I have completely neglected my blog posts this month, and though some might see my justification for it as a cheap excuse, I’m willing to throw to my readers to gauge their long-term support over these snags. “Snags” is probably an understatement, but for the past few weeks I have been preoccupied with preparations for a new job in Afghanistan, most likely at a US Air Force base there. I left my temporary home in Biloxi earlier last week, and I have been typing this document on a plane to Florida as my week of Afghan orientation begins, to be followed by the arduous flight halfway across the globe. Considerable time these last few weeks has involved interviews and preparations, which means the subject matter has been…well…a bit slight (unless casino ashtrays makes for deep reading).
Though I am thrilled about the opportunities and challenges that lie ahead in this new job, it does place my blog in limbo.
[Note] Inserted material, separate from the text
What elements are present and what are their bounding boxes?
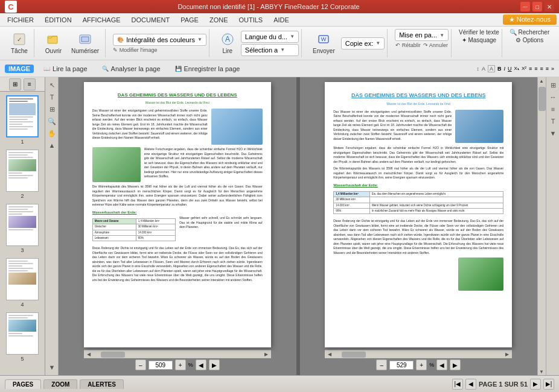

I remain committed to discovering new landscapes and exploring the built environment, but my focus has remained doggedly within US boundaries. I put “American” in the blog with a clear purpose in mind; I had to narrow the scope to some degree. But I will not likely spend much time on American soil for the next year, and this distance from home leads me to question how much time I’ll be able to spend on American Dirt. Yet I still have dozens of potential topics for posting, enough to sustain the blog during this sojourn. Unfortunately, the demands of the new Afghan job will give me even less time than I have had throughout October, and my Internet connectivity might be meager by Western standards. I will continue American Dirt, but the rate of posting for the months ahead may be more akin to this October (2 or 3 posts a month) rather than the prolific months of 2009.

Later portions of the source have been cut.